Reproduce the listing below exactly, beginning with its first line and ending with the line that holds "ultraderecha"; pictures are not part of the copy.

-------

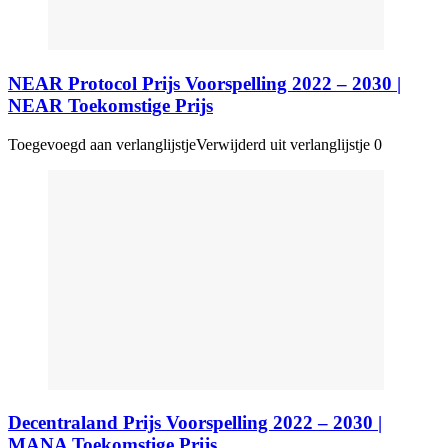
NEAR Protocol Prijs Voorspelling 2022 – 2030 |
NEAR Toekomstige Prijs
Toegevoegd aan verlanglijstje
Verwijderd uit verlanglijstje
0
Decentraland Prijs Voorspelling 2022 – 2030 |
MANA Toekomstige Prijs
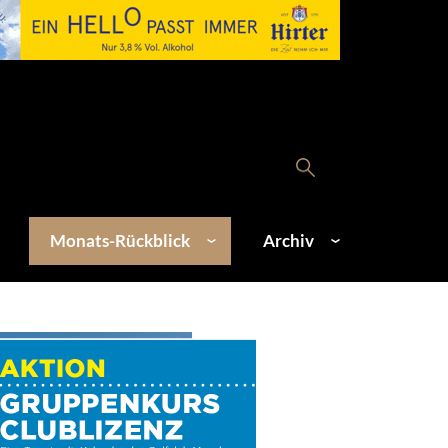
Monats-Rückblick
Archiv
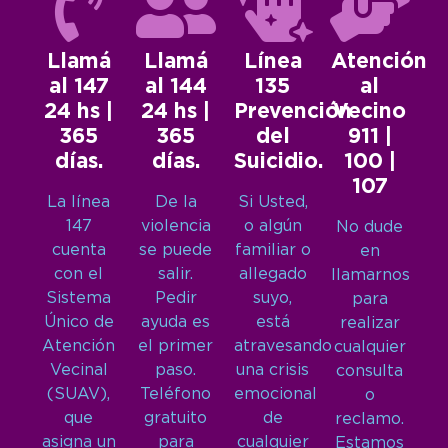
Llamá
Llamá
Línea
Atención
al 147
al 144
135
al
24 hs |
24 hs |
Prevención
Vecino
365
365
del
911 |
días.
días.
Suicidio.
100 |
107
La línea
De la
Si Usted,
147
violencia
o algún
No dude
cuenta
se puede
familiar o
en
con el
salir.
allegado
llamarnos
Sistema
Pedir
suyo,
para
Único de
ayuda es
está
realizar
Atención
el primer
atravesando
cualquier
Vecinal
paso.
una crisis
consulta
(SUAV),
Teléfono
emocional
o
que
gratuito
de
reclamo.
asigna un
para
cualquier
Estamos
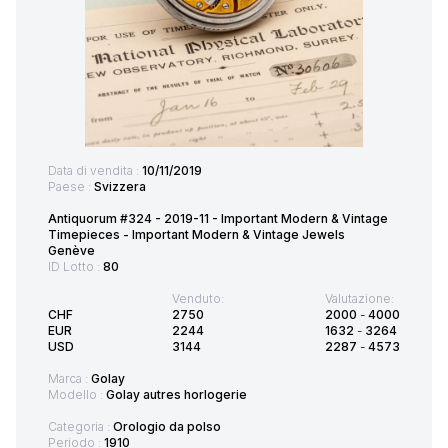
Data di vendita :
10/11/2019
Paese :
Svizzera
Antiquorum #324 - 2019-11 - Important Modern & Vintage
Timepieces - Important Modern & Vintage Jewels
Genève
ID Lotto :
80
Venduto:
Valutazione:
CHF
2750
2000
-
4000
EUR
2244
1632
-
3264
USD
3144
2287
-
4573
Marca :
Golay
Modello :
Golay autres horlogerie
Categoria :
Orologio da polso
Periodo :
1910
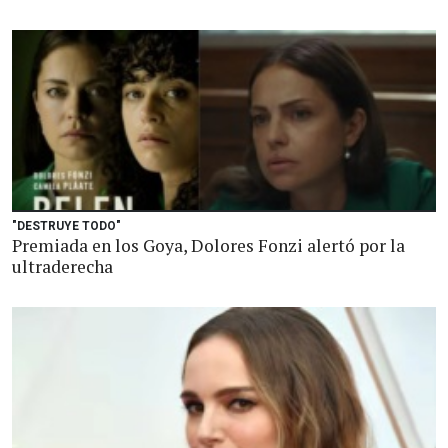
"DESTRUYE TODO"
Premiada en los Goya, Dolores Fonzi alertó por la
ultraderecha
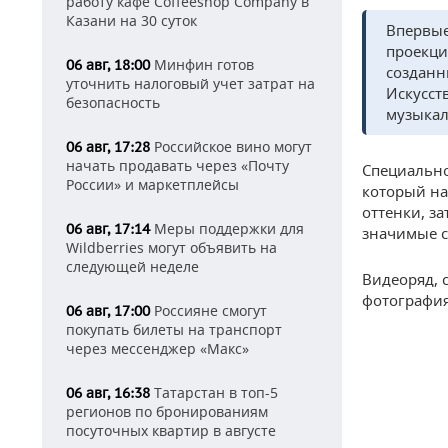
работу кафе Coffeeshop Company в
Казани на 30 суток
Впервые
проекци
Минфин готов
06 авг, 18:00
созданн
уточнить налоговый учет затрат на
Искусст
безопасность
музыкал
Российское вино могут
06 авг, 17:28
начать продавать через «Почту
Специально
России» и маркетплейсы
который на
оттенки, з
Меры поддержки для
06 авг, 17:14
значимые с
Wildberries могут объявить на
следующей неделе
Видеоряд, 
фотография
Россияне смогут
06 авг, 17:00
покупать билеты на транспорт
через мессенджер «Макс»
Татарстан в топ-5
06 авг, 16:38
регионов по бронированиям
посуточных квартир в августе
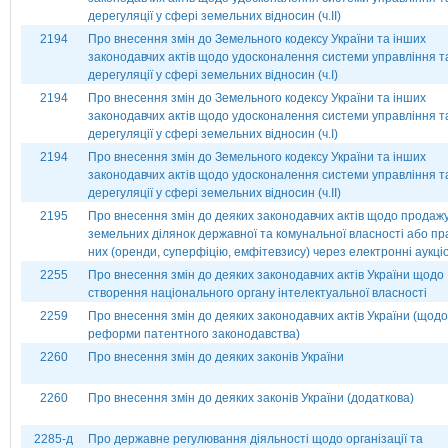
дерегуляції у сфері земельних відносин (ч.ІІ)
2194
Про внесення змін до Земельного кодексу України та інших
законодавчих актів щодо удосконалення системи управління т
дерегуляції у сфері земельних відносин (ч.І)
2194
Про внесення змін до Земельного кодексу України та інших
законодавчих актів щодо удосконалення системи управління т
дерегуляції у сфері земельних відносин (ч.І)
2194
Про внесення змін до Земельного кодексу України та інших
законодавчих актів щодо удосконалення системи управління т
дерегуляції у сфері земельних відносин (ч.ІІ)
2195
Про внесення змін до деяких законодавчих актів щодо продаж
земельних ділянок державної та комунальної власності або пр
них (оренди, суперфіцію, емфітевзису) через електронні аукці
2255
Про внесення змін до деяких законодавчих актів України щодо
створення національного органу інтелектуальної власності
2259
Про внесення змін до деяких законодавчих актів України (щодо
реформи патентного законодавства)
2260
Про внесення змін до деяких законів України
2260
Про внесення змін до деяких законів України (додаткова)
2285-д
Про державне регулювання діяльності щодо організації та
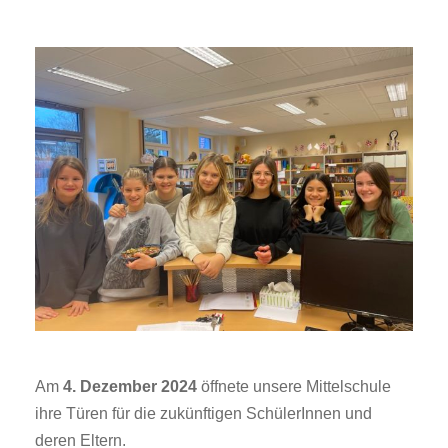
Am
4. Dezember 2024
öffnete unsere Mittelschule
ihre Türen für die zukünftigen SchülerInnen und
deren Eltern.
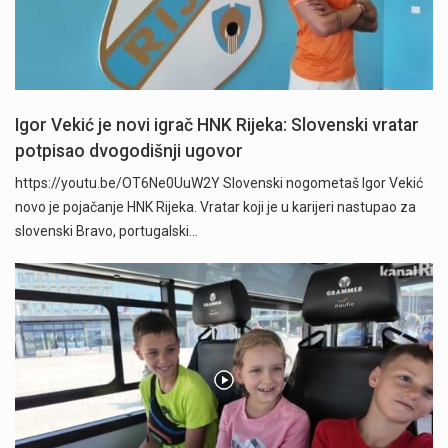
Igor Vekić je novi igrač HNK Rijeka: Slovenski vratar
potpisao dvogodišnji ugovor
https://youtu.be/OT6Ne0UuW2Y Slovenski nogometaš Igor Vekić
novo je pojačanje HNK Rijeka. Vratar koji je u karijeri nastupao za
slovenski Bravo, portugalski…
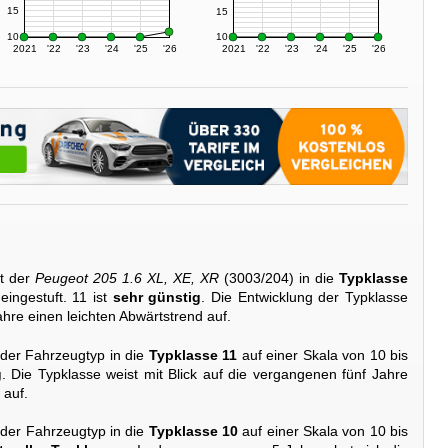
15
15
10
10
2021
'22
'23
'24
'25
'26
2021
'22
'23
'24
'25
'26
t der
Peugeot 205 1.6 XL, XE, XR
(3003/204) in die
Typklasse
eingestuft. 11 ist
sehr günstig
. Die Entwicklung der Typklasse
hre einen leichten Abwärtstrend auf.
 der Fahrzeugtyp in die
Typklasse 11
auf einer Skala von 10 bis
g
. Die Typklasse weist mit Blick auf die vergangenen fünf Jahre
 auf.
 der Fahrzeugtyp in die
Typklasse 10
auf einer Skala von 10 bis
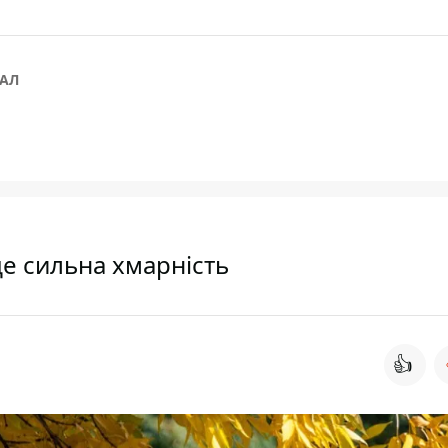
АЛ
де сильна хмарність
👍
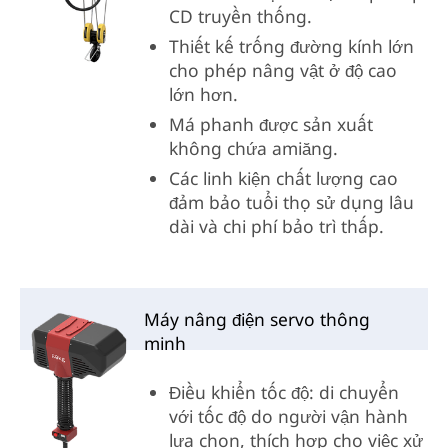
CD truyền thống.
Thiết kế trống đường kính lớn
cho phép nâng vật ở độ cao
lớn hơn.
Má phanh được sản xuất
không chứa amiăng.
Các linh kiện chất lượng cao
đảm bảo tuổi thọ sử dụng lâu
dài và chi phí bảo trì thấp.
Máy nâng điện servo thông
minh
Điều khiển tốc độ: di chuyển
với tốc độ do người vận hành
lựa chọn, thích hợp cho việc xử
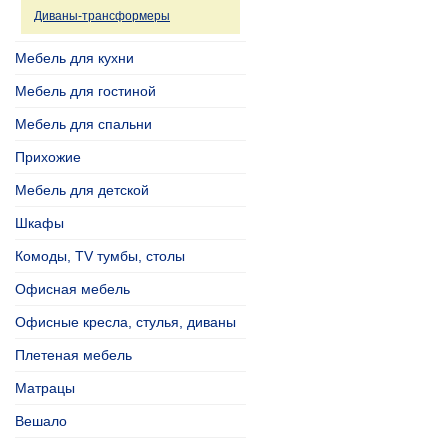
Диваны-трансформеры
Мебель для кухни
Мебель для гостиной
Мебель для спальни
Прихожие
Мебель для детской
Шкафы
Комоды, TV тумбы, столы
Офисная мебель
Офисные кресла, стулья, диваны
Плетеная мебель
Матрацы
Вешало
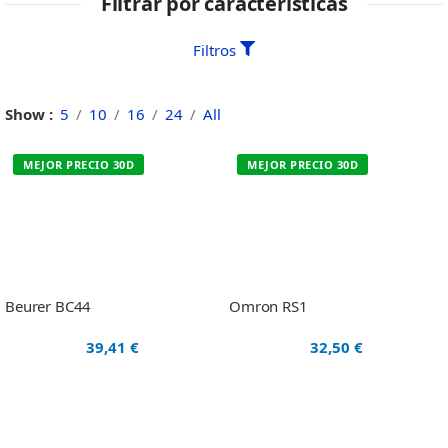
Filtrar por características
Filtros
Show
5
10
16
24
All
MEJOR PRECIO 30D
MEJOR PRECIO 30D
Beurer BC44
Omron RS1
39,41
€
32,50
€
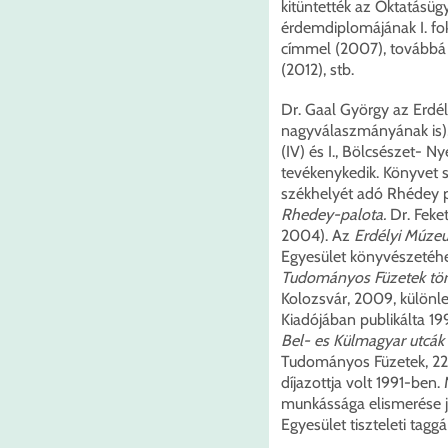
kitüntették az Oktatásüg
érdemdiplomájának I. fo
címmel (2007), továbbá
(2012), stb.
Dr. Gaal György az Erdé
nagyválaszmányának is),
(IV) és I., Bölcsészet- 
tevékenykedik. Könyvet s
székhelyét adó Rhédey p
Rhedey-palota
.
Dr. Feke
2004). Az
Erdélyi Múze
Egyesület könyvészetéhez
Tudományos Füzetek tör
Kolozsvár, 2009, különl
Kiadójában publikálta 1
Bel- es Külmagyar utcák t
Tudományos Füzetek, 221
díjazottja volt 1991-ben.
munkássága elismerése je
Egyesület tiszteleti taggá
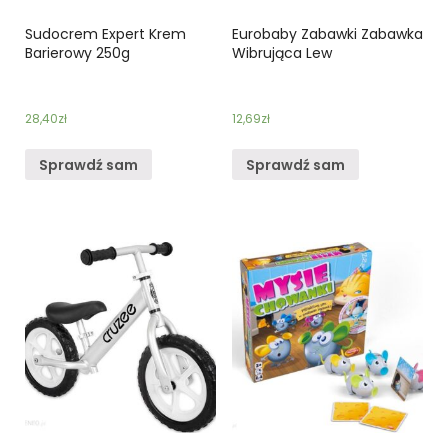
Sudocrem Expert Krem
Eurobaby Zabawki Zabawka
Barierowy 250g
Wibrująca Lew
28,40
zł
12,69
zł
Sprawdź sam
Sprawdź sam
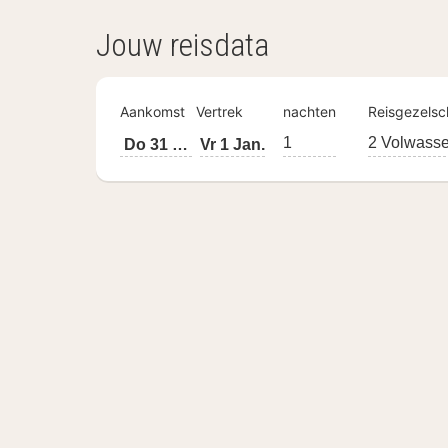
Jouw reisdata
Aankomst
Vertrek
nachten
Reisgezels
1
2 Volwasse
Do 31 Dec.
Vr 1 Jan.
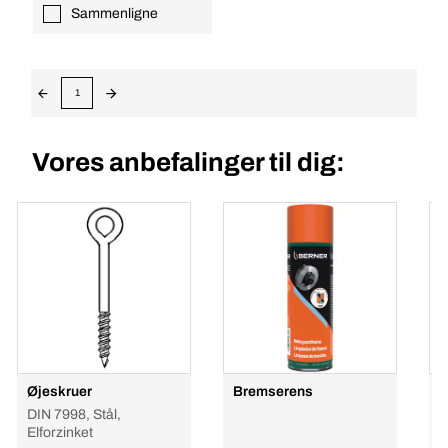
Sammenligne
1
Vores anbefalinger til dig:
Øjeskruer
Bremserens
E
DIN 7998, Stål,
E
Elforzinket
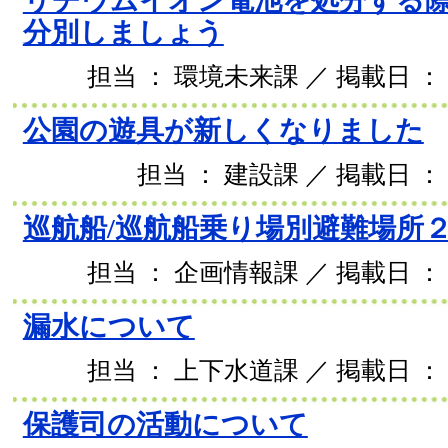
リチウムイオン電池を処分する
分別しましょう
担当 ： 環境未来課 ／ 掲載日 ： 2
公園の遊具が新しくなりました
担当 ： 建設課 ／ 掲載日 ： 
巡航船/巡航船乗り場別避難場所
担当 ： 企画情報課 ／ 掲載日 ： 2
漏水について
担当 ： 上下水道課 ／ 掲載日 ： 2
保護司の活動について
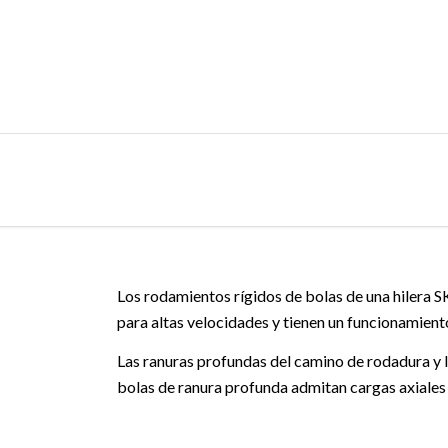
Los rodamientos rígidos de bolas de una hilera SK
para altas velocidades y tienen un funcionamien
Las ranuras profundas del camino de rodadura y 
bolas de ranura profunda admitan cargas axiales 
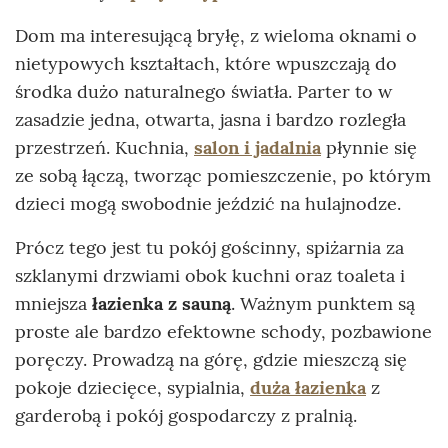
Dom ma interesującą bryłę, z wieloma oknami o
nietypowych kształtach, które wpuszczają do
środka dużo naturalnego światła. Parter to w
zasadzie jedna, otwarta, jasna i bardzo rozległa
przestrzeń. Kuchnia,
salon i jadalnia
płynnie się
ze sobą łączą, tworząc pomieszczenie, po którym
dzieci mogą swobodnie jeździć na hulajnodze.
Prócz tego jest tu pokój gościnny, spiżarnia za
szklanymi drzwiami obok kuchni oraz toaleta i
mniejsza
łazienka z sauną
. Ważnym punktem są
proste ale bardzo efektowne schody, pozbawione
poręczy. Prowadzą na górę, gdzie mieszczą się
pokoje dziecięce, sypialnia,
duża łazienka
z
garderobą i pokój gospodarczy z pralnią.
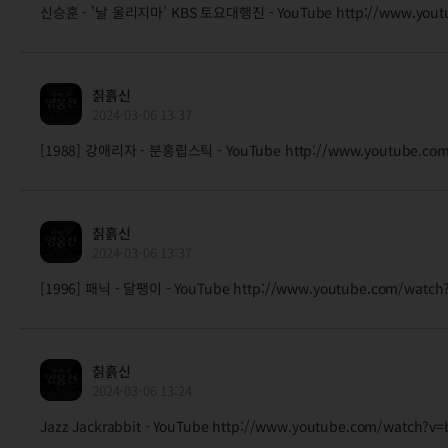
신승훈 - '날 울리지마' KBS 토요대행진 - YouTube http://www.youtu
칡흙신
2024-03-06 13:37
[1988] 강애리자 - 분홍립스틱 - YouTube http://www.youtube.co
칡흙신
2024-03-06 13:37
[1996] 패닉 - 달팽이 - YouTube http://www.youtube.com/watch?
칡흙신
2024-03-06 13:24
Jazz Jackrabbit - YouTube http://www.youtube.com/watch?v=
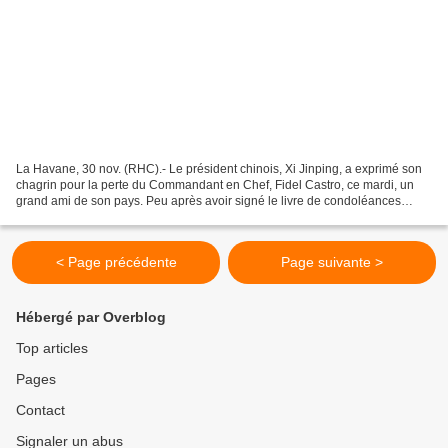
La Havane, 30 nov. (RHC).- Le président chinois, Xi Jinping, a exprimé son
chagrin pour la perte du Commandant en Chef, Fidel Castro, ce mardi, un
grand ami de son pays. Peu après avoir signé le livre de condoléances
ouvert au siège de l’ambassade de...
< Page précédente
Page suivante >
Hébergé par Overblog
Top articles
Pages
Contact
Signaler un abus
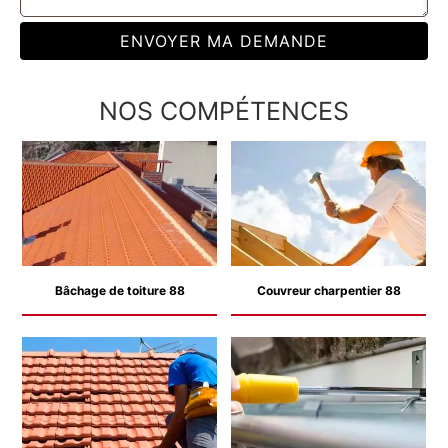
NOS COMPÉTENCES
Bâchage de toiture 88
Couvreur charpentier 88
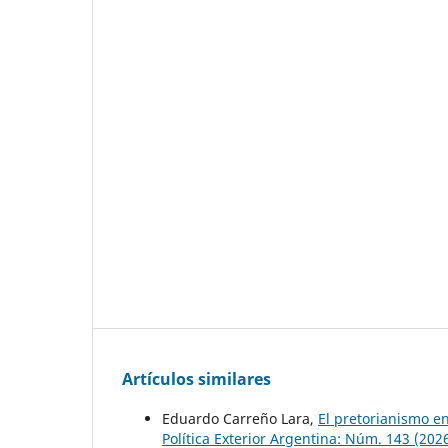
Artículos similares
Eduardo Carreño Lara,
El pretorianismo en
Política Exterior Argentina: Núm. 143 (202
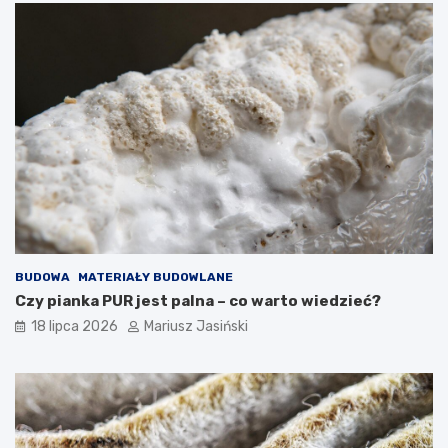
BUDOWA
MATERIAŁY BUDOWLANE
Czy pianka PUR jest palna – co warto wiedzieć?
18 lipca 2026
Mariusz Jasiński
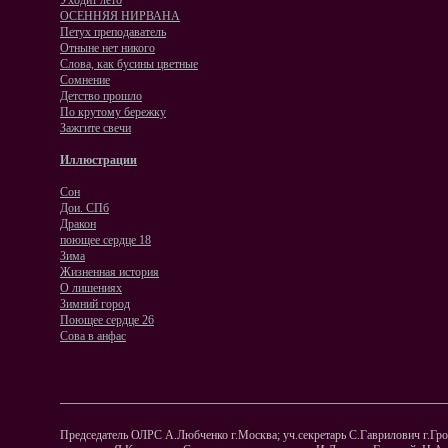
Уходит лето
ОСЕННЯЯ НИРВАНА
Петух преподаватель
Отныне нет никого
Слова, как бусины цветные
Сомнение
Детство прошло
По крутому бережку
Зажгите свечи
Иллюстрации
Сон
Дои. СПб
Дракон
поющее сердце 18
Зима
Жизненная история
O лишениях
Зимний город
Поющее сердце 26
Сова в анфас
Председатель ОЛРС А.Любченко г.Москва; уч.секретарь С.Гаврилович г.Грод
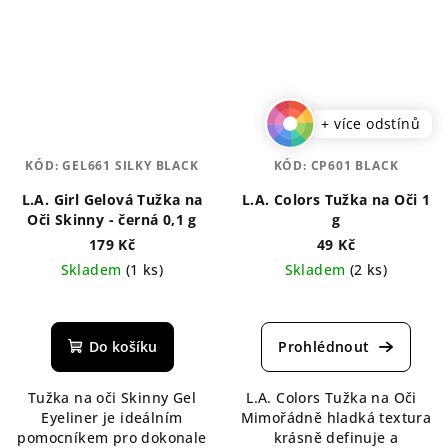
+ více odstínů
KÓD:
GEL661 SILKY BLACK
KÓD:
CP601 BLACK
L.A. Girl Gelová Tužka na
L.A. Colors Tužka na Oči 1
Oči Skinny - černá 0,1 g
g
179 Kč
49 Kč
Skladem
(1 ks)
Skladem
(2 ks)
Průměrné
Průměrné
hodnocení
hodnocení
produktu
produktu
Do košíku
je
je
5,0
5,0
Tužka na oči Skinny Gel
L.A. Colors Tužka na Oči
z
z
Eyeliner je ideálním
Mimořádně hladká textura
5
5
pomocníkem pro dokonale
krásně definuje a
hvězdiček.
hvězdiček.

-------

• [RESPONSE TO THIS EXERCISE]:
NEAR Protocol Prijs Voorspelling 2022 – 2030 |
NEAR Toekomstige Prijs
Toegevoegd aan verlanglijstje
Verwijderd uit verlanglijstje
0
Decentraland Prijs Voorspelling 2022 – 2030 |
MANA Toekomstige Prijs
Monats-Rückblick
Archiv
Llamá
Llamá
Línea
Atención
al 147
al 144
135
al
24 hs |
24 hs |
Prevención
Vecino
365
365
del
911 |
días.
días.
Suicidio.
100 |
107
La línea
De la
Si Usted,
147
violencia
o algún
No dude
cuenta
se puede
familiar o
en
con el
salir.
allegado
llamarnos
Sistema
Pedir
suyo,
para
Único de
ayuda es
está
realizar
Atención
el primer
atravesando
cualquier
Vecinal
paso.
una crisis
consulta
(SUAV),
Teléfono
emocional
o
que
gratuito
de
reclamo.
asigna un
para
cualquier
Estamos
Data di vendita :
10/11/2019
Paese :
Svizzera
Antiquorum #324 - 2019-11 - Important Modern & Vintage
Timepieces - Important Modern & Vintage Jewels
Genève
ID Lotto :
80
Venduto:
Valutazione:
CHF
2750
2000
-
4000
EUR
2244
1632
-
3264
USD
3144
2287
-
4573
Marca :
Golay
Modello :
Golay autres horlogerie
Categoria :
Orologio da polso
Periodo :
1910
"DESTRUYE TODO"
Premiada en los Goya, Dolores Fonzi alertó por la
ultraderecha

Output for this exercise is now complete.